La planète en question se confond d’abord avec la carte topographique, qui tient lieu d’espace explorable et structure notre imaginaire par ses courbes de niveaux évoquant des paysages tout en récifs, creusés d’abysses infinis. Les détails ne sont jamais montrés : chaque point d’intérêt est retranscrit à travers les yeux de l’héroïne, par de courts textes que l’on dévoile en scannant les environs. La gageure, dès lors, c’est d’avoir réussi à créer une forte immersion par le seul effet de ce monde décrit par bouts d’écrits épinglés sur une carte, qui modèlent pourtant un imaginaire aussi précis qu’évocateur.
D’une certaine manière, le jeu s’épuise tout entier dans cette interface interposée entre le joueur et un monde dont la matérialité n’est qu’évoquée, jamais montrée ; mais cette présentation, loin d’être un frein à l’immersion, est en vérité une manière astucieuse de s’affranchir d’un budget serré : ce n’est en effet pas l’héroïne que l’on incarne, mais l’I.A. qui administre sa combinaison de plongée, aux commandes d’une interface représentant l’environnement et les actions possible par une carte et des icônes qui convergent vers une même abstraction formelle, quelque chose comme un bouillon de pure géométrie décliné en aplats de quatre ou cinq couleurs. Au delà de son attrait, cette interface minimaliste n’est donc pas qu’une coquetterie : elle schématise un monde et en dessine littéralement les contours, laissant l’imaginaire du joueur achopper sur les descriptions pour compléter les tableaux.

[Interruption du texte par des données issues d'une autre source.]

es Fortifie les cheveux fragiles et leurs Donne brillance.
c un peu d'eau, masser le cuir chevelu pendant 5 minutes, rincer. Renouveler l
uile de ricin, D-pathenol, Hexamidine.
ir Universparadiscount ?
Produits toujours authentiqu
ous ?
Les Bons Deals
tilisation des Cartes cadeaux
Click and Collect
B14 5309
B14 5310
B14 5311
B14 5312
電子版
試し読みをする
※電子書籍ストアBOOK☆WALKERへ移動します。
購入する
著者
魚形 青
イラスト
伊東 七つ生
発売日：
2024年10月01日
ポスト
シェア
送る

De fait, cette approche entraine une grande immersion : sur fond de mélodies toutes en nappes éléctro et bruissements bulleux, on se retrouve complètement happés par l’exploration, au hasard des points explorés et des bouts de texte lus, dont la combinaison singulière est la source d’une sorte de poésie émergente, dépendant de l’ordre des points observés. Il faut dire que le récit en toile de fond est bien mené : il raconte la recherche d’une collègue disparue dont on comprend qu’il s’agit aussi d’un ancien amour, infusant l’exploration d’une pulsation sentimentale de plus en plus puissante.

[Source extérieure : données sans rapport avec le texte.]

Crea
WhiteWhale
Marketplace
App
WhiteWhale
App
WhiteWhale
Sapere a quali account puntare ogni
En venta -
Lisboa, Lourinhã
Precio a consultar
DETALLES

Au-delà de l’enjeu consistant à se frayer un chemin entre les « lieux d’intérêts » du récit, le climat calme et relaxant du jeu permet aux petits bouts de texte de frapper à pleine force, quel que soit leur sujet : la découverte d’un organisme fusant à travers l’écran comme un feu follet, un mur d’algues animales entravant notre progression, les ruines de structures cyclopéennes à des milliers de mètres sous la surface, ou la trace retrouvée de notre amie. Chaque découverte, chaque moment devient l’occasion, non pas d’une description factuelle, mais d’une pensée, d’une émotion exprimée, par laquelle on se sent aussi près que possible des états d’âme du personnage, de sa mélancolie et de ses emballements, lesquelles deviennent le double des nôtres… Et l’on finit par se dire, au terme du voyage, que son lieu n’était pas tant un monde physique – cette fameuse planète aqueuse – que la conscience qui la percevait, l’interprétait et s’en émouvait dans le creux de notre oreille, et que l’on a l’impression d’avoir côtoyé intimement.